** EXERCISE DETAILS **
Every record that appears below should be transcribed exactly.

<<<<

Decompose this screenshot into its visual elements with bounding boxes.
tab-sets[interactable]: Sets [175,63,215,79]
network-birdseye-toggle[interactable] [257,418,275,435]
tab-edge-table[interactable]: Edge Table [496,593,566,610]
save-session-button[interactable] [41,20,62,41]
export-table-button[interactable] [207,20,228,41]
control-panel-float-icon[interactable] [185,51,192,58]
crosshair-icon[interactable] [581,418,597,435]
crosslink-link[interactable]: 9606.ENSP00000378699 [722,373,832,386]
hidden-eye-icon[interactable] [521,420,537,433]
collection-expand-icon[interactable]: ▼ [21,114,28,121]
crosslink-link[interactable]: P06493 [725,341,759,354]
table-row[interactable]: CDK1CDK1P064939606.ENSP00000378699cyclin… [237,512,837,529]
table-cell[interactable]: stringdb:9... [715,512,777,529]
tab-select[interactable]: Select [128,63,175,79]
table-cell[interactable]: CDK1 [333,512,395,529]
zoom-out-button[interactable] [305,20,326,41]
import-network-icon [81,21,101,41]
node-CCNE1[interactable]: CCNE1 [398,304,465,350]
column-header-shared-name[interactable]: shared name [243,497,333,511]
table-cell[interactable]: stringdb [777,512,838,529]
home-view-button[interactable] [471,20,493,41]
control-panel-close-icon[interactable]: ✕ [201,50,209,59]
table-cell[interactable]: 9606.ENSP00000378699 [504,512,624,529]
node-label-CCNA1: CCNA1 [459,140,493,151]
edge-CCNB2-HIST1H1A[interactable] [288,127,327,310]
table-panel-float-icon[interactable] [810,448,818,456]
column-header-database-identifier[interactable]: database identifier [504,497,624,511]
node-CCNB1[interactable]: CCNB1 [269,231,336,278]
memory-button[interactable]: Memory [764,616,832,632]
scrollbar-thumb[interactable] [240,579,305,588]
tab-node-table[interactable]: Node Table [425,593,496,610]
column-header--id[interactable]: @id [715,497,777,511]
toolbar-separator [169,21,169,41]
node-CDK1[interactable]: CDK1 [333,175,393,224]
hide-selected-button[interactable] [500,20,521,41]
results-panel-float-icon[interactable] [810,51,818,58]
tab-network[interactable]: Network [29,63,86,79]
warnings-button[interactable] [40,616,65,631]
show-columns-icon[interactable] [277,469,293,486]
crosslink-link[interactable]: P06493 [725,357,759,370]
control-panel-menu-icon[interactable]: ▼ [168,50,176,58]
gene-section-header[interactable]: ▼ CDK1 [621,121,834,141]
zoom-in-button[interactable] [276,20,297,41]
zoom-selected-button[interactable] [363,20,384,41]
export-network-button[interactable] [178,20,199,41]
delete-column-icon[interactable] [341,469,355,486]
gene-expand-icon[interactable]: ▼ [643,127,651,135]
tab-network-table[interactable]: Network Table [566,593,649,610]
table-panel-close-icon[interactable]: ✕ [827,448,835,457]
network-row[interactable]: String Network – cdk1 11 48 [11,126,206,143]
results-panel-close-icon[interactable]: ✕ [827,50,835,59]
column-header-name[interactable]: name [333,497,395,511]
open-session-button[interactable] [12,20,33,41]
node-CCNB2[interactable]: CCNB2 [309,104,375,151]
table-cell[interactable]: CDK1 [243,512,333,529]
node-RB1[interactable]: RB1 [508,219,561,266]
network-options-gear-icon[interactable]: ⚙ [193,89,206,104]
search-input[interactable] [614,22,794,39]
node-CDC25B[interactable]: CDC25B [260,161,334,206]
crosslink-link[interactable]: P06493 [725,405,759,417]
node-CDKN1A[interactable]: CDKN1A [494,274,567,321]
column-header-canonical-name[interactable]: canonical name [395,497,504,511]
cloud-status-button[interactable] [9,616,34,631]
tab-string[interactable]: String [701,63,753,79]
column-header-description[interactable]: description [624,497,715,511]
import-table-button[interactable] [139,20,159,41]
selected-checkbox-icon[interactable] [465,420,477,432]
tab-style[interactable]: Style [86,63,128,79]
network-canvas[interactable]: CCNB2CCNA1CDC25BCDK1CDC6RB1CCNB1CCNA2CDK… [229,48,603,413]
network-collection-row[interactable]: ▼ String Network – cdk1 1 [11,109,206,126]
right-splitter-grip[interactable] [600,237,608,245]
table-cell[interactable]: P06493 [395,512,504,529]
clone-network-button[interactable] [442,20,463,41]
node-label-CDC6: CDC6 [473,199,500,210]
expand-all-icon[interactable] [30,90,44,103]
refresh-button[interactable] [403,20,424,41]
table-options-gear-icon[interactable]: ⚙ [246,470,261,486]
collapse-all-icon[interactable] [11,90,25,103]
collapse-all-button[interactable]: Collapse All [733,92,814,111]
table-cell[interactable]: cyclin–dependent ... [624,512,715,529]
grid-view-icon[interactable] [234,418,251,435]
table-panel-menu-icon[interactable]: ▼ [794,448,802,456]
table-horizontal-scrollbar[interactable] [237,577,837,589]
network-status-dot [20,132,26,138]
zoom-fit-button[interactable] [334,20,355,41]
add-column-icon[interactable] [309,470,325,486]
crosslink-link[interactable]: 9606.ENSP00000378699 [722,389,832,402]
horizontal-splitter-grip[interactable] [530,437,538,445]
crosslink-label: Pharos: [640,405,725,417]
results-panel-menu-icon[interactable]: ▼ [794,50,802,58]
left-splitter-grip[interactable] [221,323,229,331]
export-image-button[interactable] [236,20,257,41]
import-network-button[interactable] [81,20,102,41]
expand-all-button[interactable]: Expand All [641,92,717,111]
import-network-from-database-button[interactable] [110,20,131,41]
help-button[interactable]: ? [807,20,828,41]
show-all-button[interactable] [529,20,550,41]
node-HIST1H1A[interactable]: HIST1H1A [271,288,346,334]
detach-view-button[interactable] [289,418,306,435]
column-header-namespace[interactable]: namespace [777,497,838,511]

>>>>

** ANSWER **
Decompose this screenshot into its visual elements with bounding boxes.
tab-sets[interactable]: Sets [175,63,215,79]
network-birdseye-toggle[interactable] [257,418,275,435]
tab-edge-table[interactable]: Edge Table [496,593,566,610]
save-session-button[interactable] [41,20,62,41]
export-table-button[interactable] [207,20,228,41]
control-panel-float-icon[interactable] [185,51,192,58]
crosshair-icon[interactable] [581,418,597,435]
crosslink-link[interactable]: 9606.ENSP00000378699 [722,373,832,386]
hidden-eye-icon[interactable] [521,420,537,433]
collection-expand-icon[interactable]: ▼ [21,114,28,121]
crosslink-link[interactable]: P06493 [725,341,759,354]
table-row[interactable]: CDK1CDK1P064939606.ENSP00000378699cyclin… [237,512,837,529]
table-cell[interactable]: stringdb:9... [715,512,777,529]
tab-select[interactable]: Select [128,63,175,79]
table-cell[interactable]: CDK1 [333,512,395,529]
zoom-out-button[interactable] [305,20,326,41]
import-network-icon [81,21,101,41]
node-CCNE1[interactable]: CCNE1 [398,304,465,350]
column-header-shared-name[interactable]: shared name [243,497,333,511]
table-cell[interactable]: stringdb [777,512,838,529]
home-view-button[interactable] [471,20,493,41]
control-panel-close-icon[interactable]: ✕ [201,50,209,59]
table-cell[interactable]: 9606.ENSP00000378699 [504,512,624,529]
node-label-CCNA1: CCNA1 [459,140,493,151]
edge-CCNB2-HIST1H1A[interactable] [288,127,327,310]
table-panel-float-icon[interactable] [810,448,818,456]
column-header-database-identifier[interactable]: database identifier [504,497,624,511]
node-CCNB1[interactable]: CCNB1 [269,231,336,278]
memory-button[interactable]: Memory [764,616,832,632]
scrollbar-thumb[interactable] [240,579,305,588]
tab-node-table[interactable]: Node Table [425,593,496,610]
column-header--id[interactable]: @id [715,497,777,511]
toolbar-separator [169,21,169,41]
node-CDK1[interactable]: CDK1 [333,175,393,224]
hide-selected-button[interactable] [500,20,521,41]
results-panel-float-icon[interactable] [810,51,818,58]
tab-network[interactable]: Network [29,63,86,79]
warnings-button[interactable] [40,616,65,631]
show-columns-icon[interactable] [277,469,293,486]
crosslink-link[interactable]: P06493 [725,357,759,370]
control-panel-menu-icon[interactable]: ▼ [168,50,176,58]
gene-section-header[interactable]: ▼ CDK1 [621,121,834,141]
zoom-in-button[interactable] [276,20,297,41]
zoom-selected-button[interactable] [363,20,384,41]
export-network-button[interactable] [178,20,199,41]
delete-column-icon[interactable] [341,469,355,486]
gene-expand-icon[interactable]: ▼ [643,127,651,135]
tab-network-table[interactable]: Network Table [566,593,649,610]
table-panel-close-icon[interactable]: ✕ [827,448,835,457]
network-row[interactable]: String Network – cdk1 11 48 [11,126,206,143]
results-panel-close-icon[interactable]: ✕ [827,50,835,59]
column-header-name[interactable]: name [333,497,395,511]
open-session-button[interactable] [12,20,33,41]
node-CCNB2[interactable]: CCNB2 [309,104,375,151]
table-cell[interactable]: CDK1 [243,512,333,529]
node-RB1[interactable]: RB1 [508,219,561,266]
network-options-gear-icon[interactable]: ⚙ [193,89,206,104]
search-input[interactable] [614,22,794,39]
node-CDC25B[interactable]: CDC25B [260,161,334,206]
crosslink-link[interactable]: P06493 [725,405,759,417]
node-CDKN1A[interactable]: CDKN1A [494,274,567,321]
column-header-canonical-name[interactable]: canonical name [395,497,504,511]
cloud-status-button[interactable] [9,616,34,631]
tab-string[interactable]: String [701,63,753,79]
column-header-description[interactable]: description [624,497,715,511]
import-table-button[interactable] [139,20,159,41]
selected-checkbox-icon[interactable] [465,420,477,432]
tab-style[interactable]: Style [86,63,128,79]
network-canvas[interactable]: CCNB2CCNA1CDC25BCDK1CDC6RB1CCNB1CCNA2CDK… [229,48,603,413]
network-collection-row[interactable]: ▼ String Network – cdk1 1 [11,109,206,126]
right-splitter-grip[interactable] [600,237,608,245]
table-cell[interactable]: P06493 [395,512,504,529]
clone-network-button[interactable] [442,20,463,41]
node-label-CDC6: CDC6 [473,199,500,210]
expand-all-icon[interactable] [30,90,44,103]
refresh-button[interactable] [403,20,424,41]
table-options-gear-icon[interactable]: ⚙ [246,470,261,486]
collapse-all-icon[interactable] [11,90,25,103]
collapse-all-button[interactable]: Collapse All [733,92,814,111]
table-cell[interactable]: cyclin–dependent ... [624,512,715,529]
grid-view-icon[interactable] [234,418,251,435]
table-panel-menu-icon[interactable]: ▼ [794,448,802,456]
table-horizontal-scrollbar[interactable] [237,577,837,589]
network-status-dot [20,132,26,138]
zoom-fit-button[interactable] [334,20,355,41]
add-column-icon[interactable] [309,470,325,486]
crosslink-link[interactable]: 9606.ENSP00000378699 [722,389,832,402]
horizontal-splitter-grip[interactable] [530,437,538,445]
crosslink-label: Pharos: [640,405,725,417]
results-panel-menu-icon[interactable]: ▼ [794,50,802,58]
left-splitter-grip[interactable] [221,323,229,331]
export-image-button[interactable] [236,20,257,41]
import-network-button[interactable] [81,20,102,41]
expand-all-button[interactable]: Expand All [641,92,717,111]
import-network-from-database-button[interactable] [110,20,131,41]
help-button[interactable]: ? [807,20,828,41]
show-all-button[interactable] [529,20,550,41]
node-HIST1H1A[interactable]: HIST1H1A [271,288,346,334]
detach-view-button[interactable] [289,418,306,435]
column-header-namespace[interactable]: namespace [777,497,838,511]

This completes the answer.